WHAT YOU SHOULD DO —
Below are records to print word for word; include none of their pictures.

** SOURCE DATA follows **

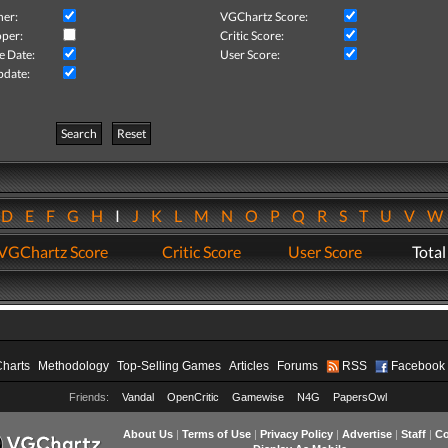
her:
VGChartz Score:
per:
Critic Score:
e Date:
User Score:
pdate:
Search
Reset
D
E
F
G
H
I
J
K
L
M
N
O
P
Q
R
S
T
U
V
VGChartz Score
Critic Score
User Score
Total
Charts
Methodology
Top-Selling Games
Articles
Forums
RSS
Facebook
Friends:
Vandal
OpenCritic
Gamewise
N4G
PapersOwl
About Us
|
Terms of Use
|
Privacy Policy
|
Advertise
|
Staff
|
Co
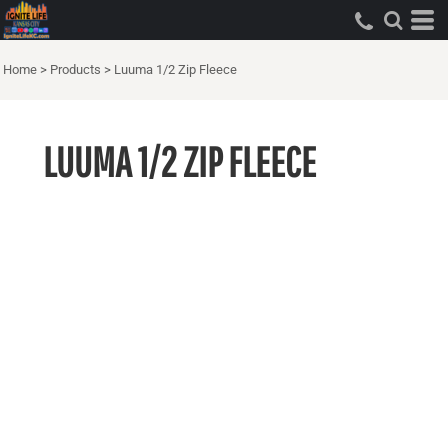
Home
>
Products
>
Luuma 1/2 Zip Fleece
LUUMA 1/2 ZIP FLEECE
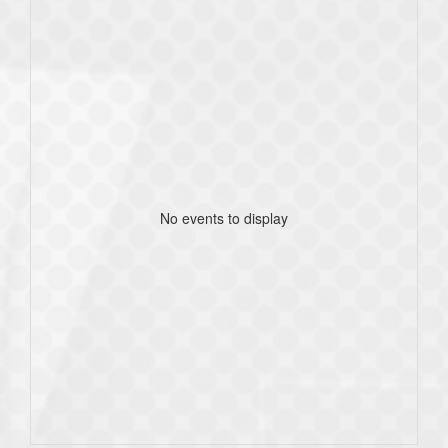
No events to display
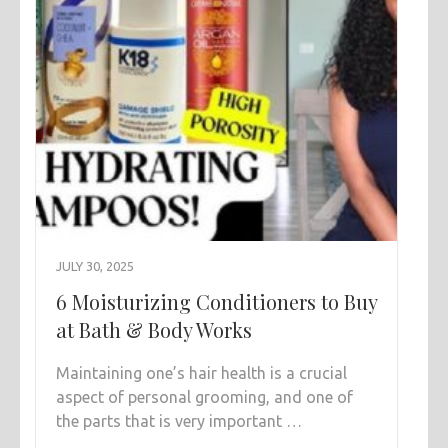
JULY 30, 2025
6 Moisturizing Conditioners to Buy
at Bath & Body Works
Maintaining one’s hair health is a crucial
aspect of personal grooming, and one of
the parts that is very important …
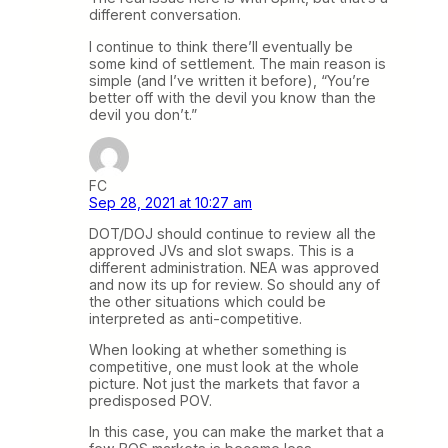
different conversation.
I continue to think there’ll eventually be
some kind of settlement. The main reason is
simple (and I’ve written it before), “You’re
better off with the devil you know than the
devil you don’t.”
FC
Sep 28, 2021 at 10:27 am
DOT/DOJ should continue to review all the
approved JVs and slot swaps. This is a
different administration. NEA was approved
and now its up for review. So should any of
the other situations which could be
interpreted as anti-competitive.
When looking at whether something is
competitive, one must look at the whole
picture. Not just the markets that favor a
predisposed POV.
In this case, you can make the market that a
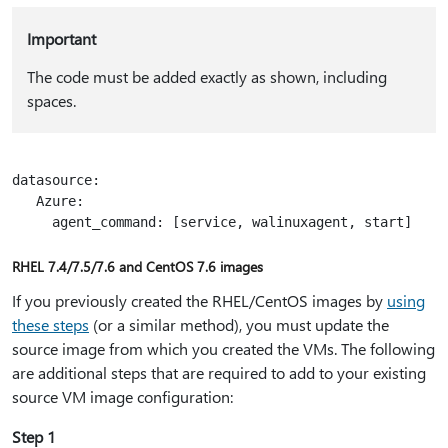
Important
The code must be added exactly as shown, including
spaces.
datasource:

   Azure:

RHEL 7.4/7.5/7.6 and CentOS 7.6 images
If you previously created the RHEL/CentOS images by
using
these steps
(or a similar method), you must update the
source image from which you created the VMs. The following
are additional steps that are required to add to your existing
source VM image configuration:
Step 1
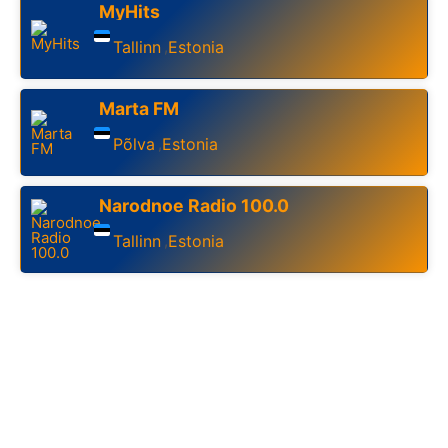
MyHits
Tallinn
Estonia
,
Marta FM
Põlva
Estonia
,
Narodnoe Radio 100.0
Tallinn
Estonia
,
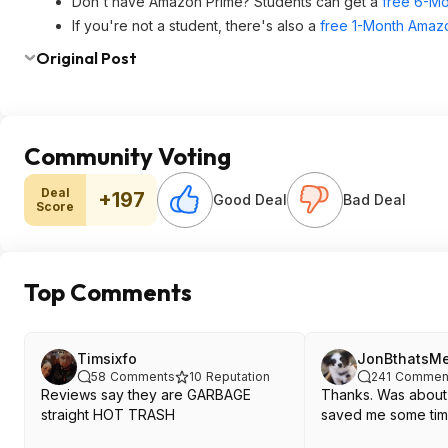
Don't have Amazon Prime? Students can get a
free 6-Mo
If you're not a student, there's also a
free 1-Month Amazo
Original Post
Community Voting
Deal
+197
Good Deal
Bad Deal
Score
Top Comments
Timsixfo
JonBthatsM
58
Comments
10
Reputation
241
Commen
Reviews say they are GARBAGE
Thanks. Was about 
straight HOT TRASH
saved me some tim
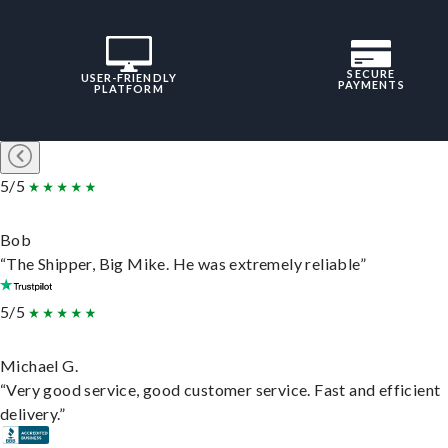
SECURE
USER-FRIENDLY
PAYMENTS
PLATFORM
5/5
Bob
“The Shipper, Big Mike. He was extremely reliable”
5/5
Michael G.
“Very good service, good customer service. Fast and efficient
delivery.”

** End of SOURCE DATA **

YOUR SOLUTION —
her:
VGChartz Score:
per:
Critic Score:
e Date:
User Score:
pdate:
Search
Reset
D
E
F
G
H
I
J
K
L
M
N
O
P
Q
R
S
T
U
V
VGChartz Score
Critic Score
User Score
Total
Charts
Methodology
Top-Selling Games
Articles
Forums
RSS
Facebook
Friends:
Vandal
OpenCritic
Gamewise
N4G
PapersOwl
About Us
|
Terms of Use
|
Privacy Policy
|
Advertise
|
Staff
|
Co
Home
>
Products
>
Luuma 1/2 Zip Fleece
LUUMA 1/2 ZIP FLEECE
No events to display
JULY 30, 2025
6 Moisturizing Conditioners to Buy
at Bath & Body Works
Maintaining one’s hair health is a crucial
aspect of personal grooming, and one of
the parts that is very important …
different conversation.
I continue to think there’ll eventually be
some kind of settlement. The main reason is
simple (and I’ve written it before), “You’re
better off with the devil you know than the
devil you don’t.”
FC
Sep 28, 2021 at 10:27 am
DOT/DOJ should continue to review all the
approved JVs and slot swaps. This is a
different administration. NEA was approved
and now its up for review. So should any of
the other situations which could be
interpreted as anti-competitive.
When looking at whether something is
competitive, one must look at the whole
picture. Not just the markets that favor a
predisposed POV.
In this case, you can make the market that a
Important
The code must be added exactly as shown, including
spaces.
datasource:

   Azure:

RHEL 7.4/7.5/7.6 and CentOS 7.6 images
If you previously created the RHEL/CentOS images by
using
these steps
(or a similar method), you must update the
source image from which you created the VMs. The following
are additional steps that are required to add to your existing
source VM image configuration:
Step 1
MyHits
Tallinn
Estonia
,
Marta FM
Põlva
Estonia
,
Narodnoe Radio 100.0
Tallinn
Estonia
,
Don't have Amazon Prime? Students can get a
free 6-Mo
If you're not a student, there's also a
free 1-Month Amazo
Original Post
Community Voting
Deal
+197
Good Deal
Bad Deal
Score
Top Comments
Timsixfo
JonBthatsM
58
Comments
10
Reputation
241
Commen
Reviews say they are GARBAGE
Thanks. Was about 
straight HOT TRASH
saved me some tim
SECURE
USER-FRIENDLY
PAYMENTS
PLATFORM
5/5
Bob
“The Shipper, Big Mike. He was extremely reliable”
5/5
Michael G.
“Very good service, good customer service. Fast and efficient
delivery.”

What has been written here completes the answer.